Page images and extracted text
════════════════════

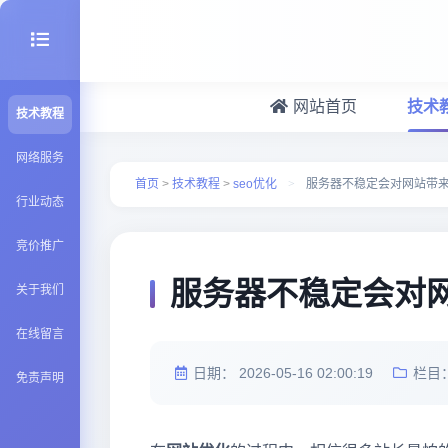
网站首页
技术
技术教程
seo优化
网络服务
首页
>
技术教程
>
seo优化
>
服务器不稳定会对网站带
行业动态
建站百科
竞价推广
Java知识
服务器不稳定会对
关于我们
在线留言
日期：
2026-05-16 02:00:19
栏目
免责声明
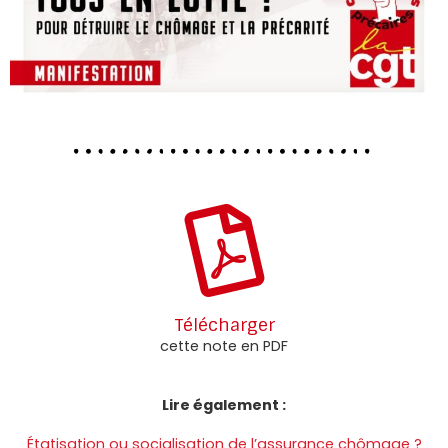
Télécharger
cette note en PDF
Lire également :
Étatisation ou socialisation de l’assurance chômage ?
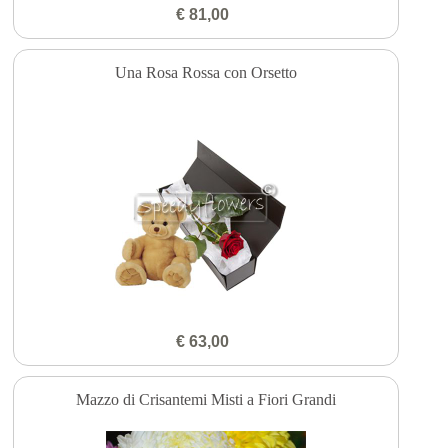
€ 81,00
Una Rosa Rossa con Orsetto
€ 63,00
Mazzo di Crisantemi Misti a Fiori Grandi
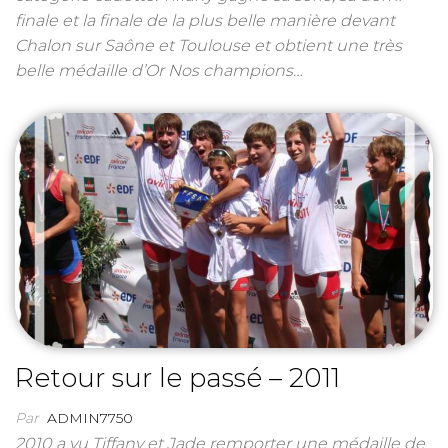
finale et la finale de la plus belle manière devant
Chalon sur Saône et Toulouse et obtient une très
belle médaille d’Or Nos champions…
Retour sur le passé – 2011
Par
ADMIN7750
2010 a vu Tiffany et Jade remporter une médaille de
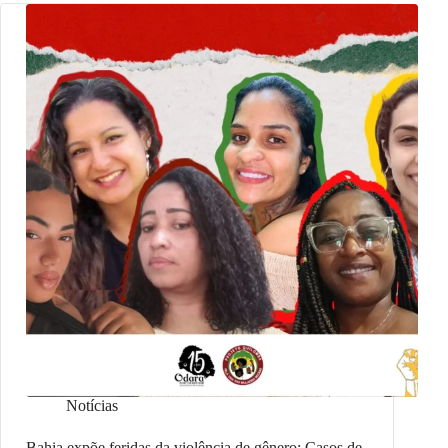
Notícias
Bahia expõe feridas da violência de gênero: Casos de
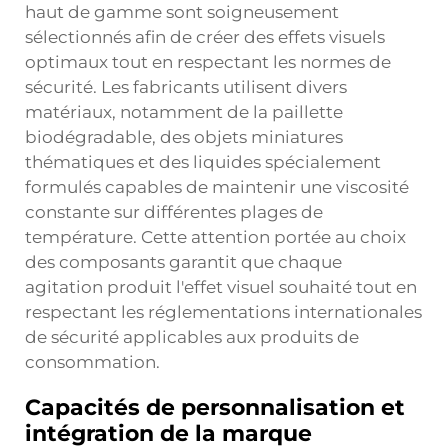
haut de gamme sont soigneusement
sélectionnés afin de créer des effets visuels
optimaux tout en respectant les normes de
sécurité. Les fabricants utilisent divers
matériaux, notamment de la paillette
biodégradable, des objets miniatures
thématiques et des liquides spécialement
formulés capables de maintenir une viscosité
constante sur différentes plages de
température. Cette attention portée au choix
des composants garantit que chaque
agitation produit l'effet visuel souhaité tout en
respectant les réglementations internationales
de sécurité applicables aux produits de
consommation.
Capacités de personnalisation et
intégration de la marque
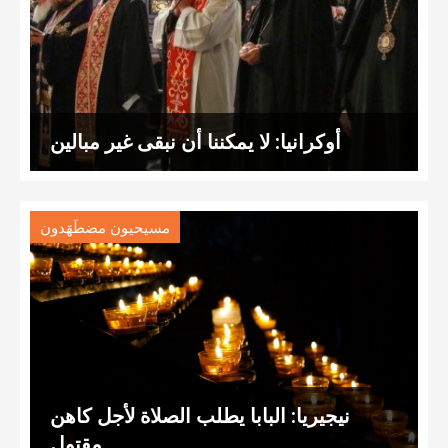
أوكرانيا: لا يمكننا أن نبقى غير مبالين
مسيحيون مضطَهَدون
نيجيريا: البابا يطلب الصلاة لأجل كاهن
مقتول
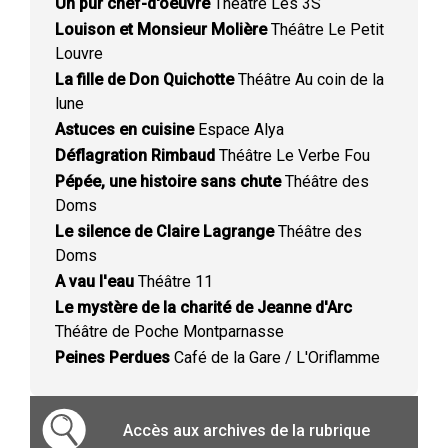
Un pur chef-d'oeuvre
Théâtre Les 3S
Louison et Monsieur Molière
Théâtre Le Petit
Louvre
La fille de Don Quichotte
Théâtre Au coin de la
lune
Astuces en cuisine
Espace Alya
Déflagration Rimbaud
Théâtre Le Verbe Fou
Pépée, une histoire sans chute
Théâtre des
Doms
Le silence de Claire Lagrange
Théâtre des
Doms
A vau l'eau
Théâtre 11
Le mystère de la charité de Jeanne d'Arc
Théâtre de Poche Montparnasse
Peines Perdues
Café de la Gare / L'Oriflamme
Accès aux archives de la rubrique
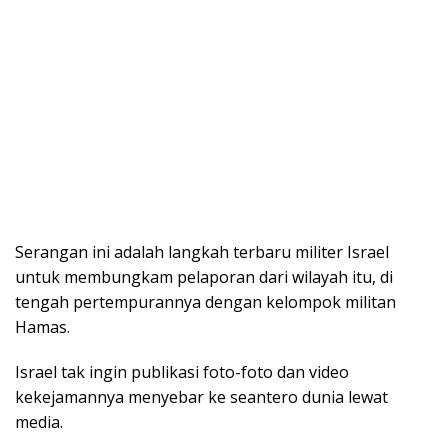
Serangan ini adalah langkah terbaru militer Israel
untuk membungkam pelaporan dari wilayah itu, di
tengah pertempurannya dengan kelompok militan
Hamas.
Israel tak ingin publikasi foto-foto dan video
kekejamannya menyebar ke seantero dunia lewat
media.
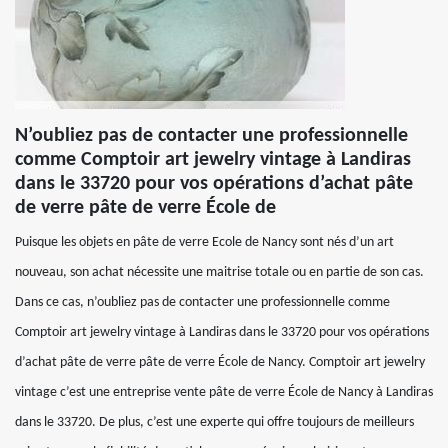
N’oubliez pas de contacter une professionnelle
comme Comptoir art jewelry vintage à Landiras
dans le 33720 pour vos opérations d’achat pâte
de verre pâte de verre École de
Puisque les objets en pâte de verre Ecole de Nancy sont nés d’un art
nouveau, son achat nécessite une maitrise totale ou en partie de son cas.
Dans ce cas, n’oubliez pas de contacter une professionnelle comme
Comptoir art jewelry vintage à Landiras dans le 33720 pour vos opérations
d’achat pâte de verre pâte de verre École de Nancy. Comptoir art jewelry
vintage c’est une entreprise vente pâte de verre École de Nancy à Landiras
dans le 33720. De plus, c’est une experte qui offre toujours de meilleurs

════════════════════

**TASK**
What is needed is a word-for-word copy of the lines from the start of the data to the line with "haut de gamme sont soigneusement", inclusive, with no pictures in it.

**RESPONSE**
网站首页
技术
技术教程
seo优化
网络服务
首页
>
技术教程
>
seo优化
>
服务器不稳定会对网站带
行业动态
建站百科
竞价推广
Java知识
服务器不稳定会对
关于我们
在线留言
日期：
2026-05-16 02:00:19
栏目
免责声明
Télécharger
cette note en PDF
Lire également :
Étatisation ou socialisation de l’assurance chômage ?
€ 81,00
Una Rosa Rossa con Orsetto
€ 63,00
Mazzo di Crisantemi Misti a Fiori Grandi
finale et la finale de la plus belle manière devant
Chalon sur Saône et Toulouse et obtient une très
belle médaille d’Or Nos champions…
Retour sur le passé – 2011
Par
ADMIN7750
2010 a vu Tiffany et Jade remporter une médaille de
Notícias
Bahia expõe feridas da violência de gênero: Casos de
haut de gamme sont soigneusement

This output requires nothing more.